[[ Data for this exercise, beginning ]]
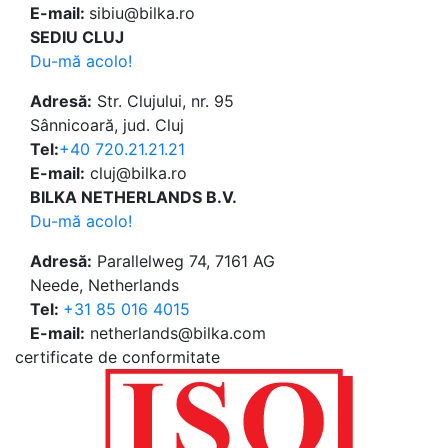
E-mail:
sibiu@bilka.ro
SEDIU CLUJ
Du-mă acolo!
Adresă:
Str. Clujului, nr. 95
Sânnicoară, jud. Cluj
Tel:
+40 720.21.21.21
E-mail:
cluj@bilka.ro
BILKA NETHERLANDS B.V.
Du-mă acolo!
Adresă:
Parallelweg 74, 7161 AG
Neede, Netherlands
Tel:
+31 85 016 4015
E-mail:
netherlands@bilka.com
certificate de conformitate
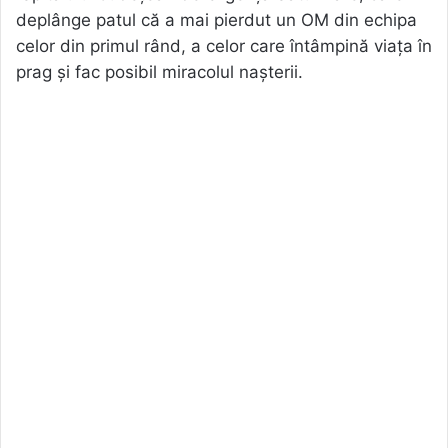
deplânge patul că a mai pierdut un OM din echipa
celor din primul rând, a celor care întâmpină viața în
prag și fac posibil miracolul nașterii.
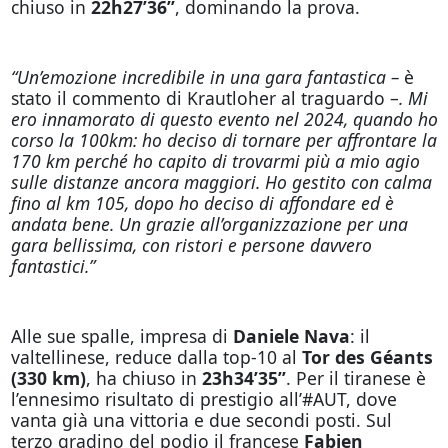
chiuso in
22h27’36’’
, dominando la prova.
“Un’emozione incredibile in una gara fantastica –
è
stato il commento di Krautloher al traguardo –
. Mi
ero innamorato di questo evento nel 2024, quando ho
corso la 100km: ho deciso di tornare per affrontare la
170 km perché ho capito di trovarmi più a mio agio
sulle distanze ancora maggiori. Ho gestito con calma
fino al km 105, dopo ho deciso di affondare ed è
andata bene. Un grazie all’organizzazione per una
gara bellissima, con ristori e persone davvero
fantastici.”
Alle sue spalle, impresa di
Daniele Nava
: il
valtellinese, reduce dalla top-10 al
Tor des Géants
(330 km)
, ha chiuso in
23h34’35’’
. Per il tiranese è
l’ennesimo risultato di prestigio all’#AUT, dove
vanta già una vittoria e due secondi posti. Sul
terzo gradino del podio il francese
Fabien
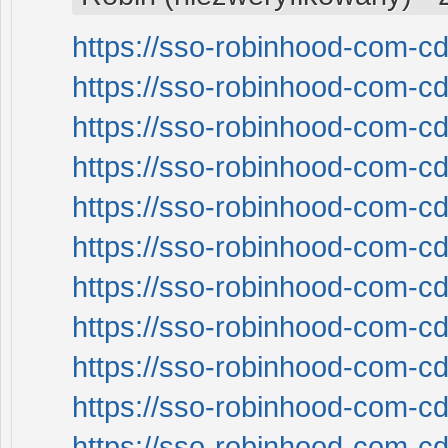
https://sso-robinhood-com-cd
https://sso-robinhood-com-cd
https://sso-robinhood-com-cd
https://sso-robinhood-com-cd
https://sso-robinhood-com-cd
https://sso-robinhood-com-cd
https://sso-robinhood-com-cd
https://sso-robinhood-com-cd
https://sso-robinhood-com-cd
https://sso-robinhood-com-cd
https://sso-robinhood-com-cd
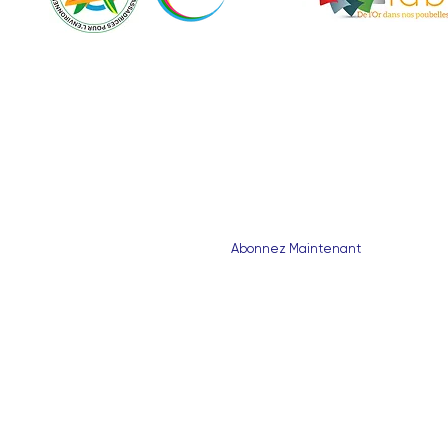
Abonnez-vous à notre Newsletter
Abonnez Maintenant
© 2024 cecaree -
[[ Data for this exercise, end ]]
[[ Data for this exercise, beginning ]]
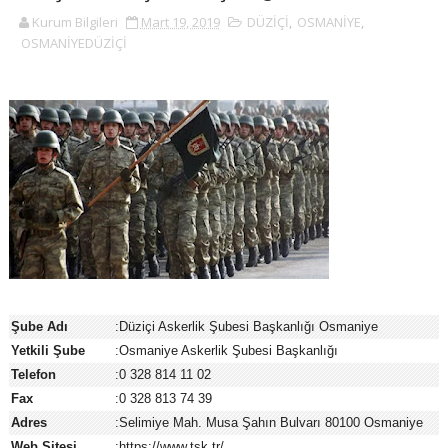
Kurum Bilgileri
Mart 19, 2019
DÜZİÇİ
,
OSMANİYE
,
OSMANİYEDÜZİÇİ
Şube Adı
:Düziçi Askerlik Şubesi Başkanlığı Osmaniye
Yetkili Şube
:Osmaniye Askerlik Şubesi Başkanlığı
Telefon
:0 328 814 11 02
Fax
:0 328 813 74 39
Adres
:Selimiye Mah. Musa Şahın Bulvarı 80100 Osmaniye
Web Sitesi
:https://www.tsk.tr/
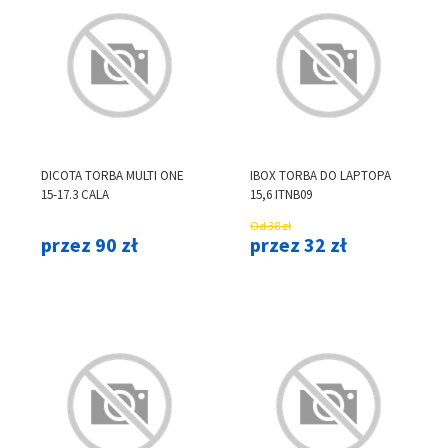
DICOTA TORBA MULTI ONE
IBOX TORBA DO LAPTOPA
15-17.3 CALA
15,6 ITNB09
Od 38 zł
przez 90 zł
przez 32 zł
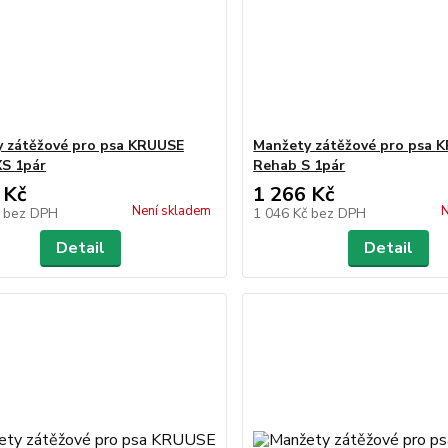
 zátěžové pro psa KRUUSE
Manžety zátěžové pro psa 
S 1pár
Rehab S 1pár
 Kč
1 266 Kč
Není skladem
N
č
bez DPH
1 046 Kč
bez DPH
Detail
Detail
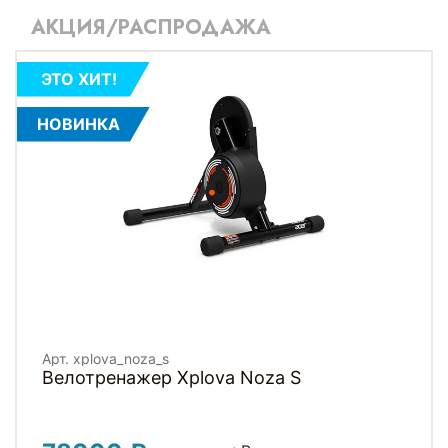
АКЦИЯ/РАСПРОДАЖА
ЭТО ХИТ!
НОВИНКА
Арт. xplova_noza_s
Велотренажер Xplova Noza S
[[ Data for this exercise, end ]]
[[ Data for this exercise, beginning ]]
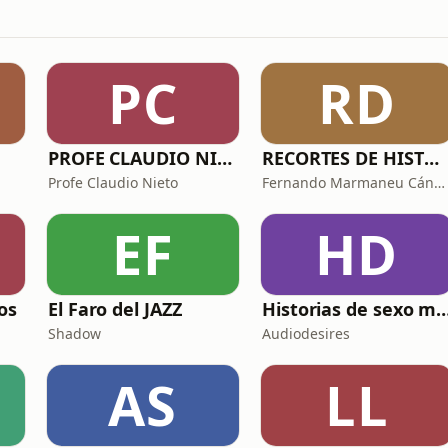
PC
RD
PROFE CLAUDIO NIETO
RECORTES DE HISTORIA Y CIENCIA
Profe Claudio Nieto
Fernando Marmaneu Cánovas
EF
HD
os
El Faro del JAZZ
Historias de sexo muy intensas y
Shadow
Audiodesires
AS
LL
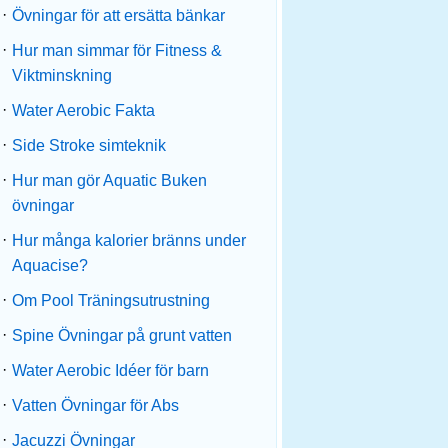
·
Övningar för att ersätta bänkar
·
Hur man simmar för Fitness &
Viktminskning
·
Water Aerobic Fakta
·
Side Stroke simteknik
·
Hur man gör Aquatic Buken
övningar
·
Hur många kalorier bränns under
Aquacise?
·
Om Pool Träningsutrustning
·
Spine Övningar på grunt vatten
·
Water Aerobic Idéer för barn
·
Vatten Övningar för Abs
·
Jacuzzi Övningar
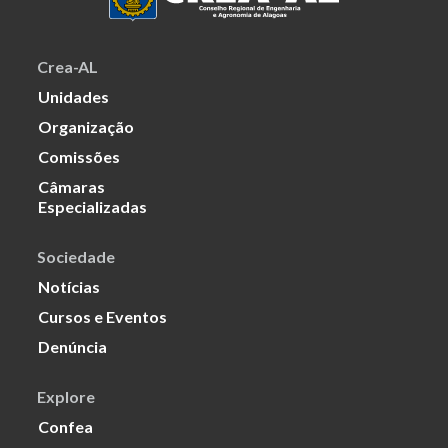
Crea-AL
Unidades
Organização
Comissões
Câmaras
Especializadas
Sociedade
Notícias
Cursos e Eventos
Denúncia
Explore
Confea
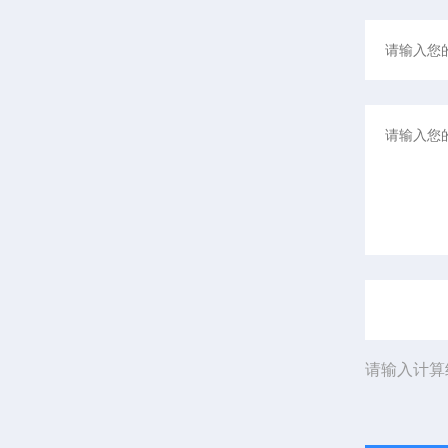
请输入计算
[[ Data for this exercise, end ]]
Task statement: Return only the stretch above from the line containing "15,6 ITNB09" through the line containing "Велотренажер Xplova Noza S", word for word and without pictures.

Answer to this task:
15,6 ITNB09
Od 38 zł
przez 90 zł
przez 32 zł
 zátěžové pro psa KRUUSE
Manžety zátěžové pro psa 
S 1pár
Rehab S 1pár
 Kč
1 266 Kč
Není skladem
N
č
bez DPH
1 046 Kč
bez DPH
Detail
Detail
АКЦИЯ/РАСПРОДАЖА
ЭТО ХИТ!
НОВИНКА
Арт. xplova_noza_s
Велотренажер Xplova Noza S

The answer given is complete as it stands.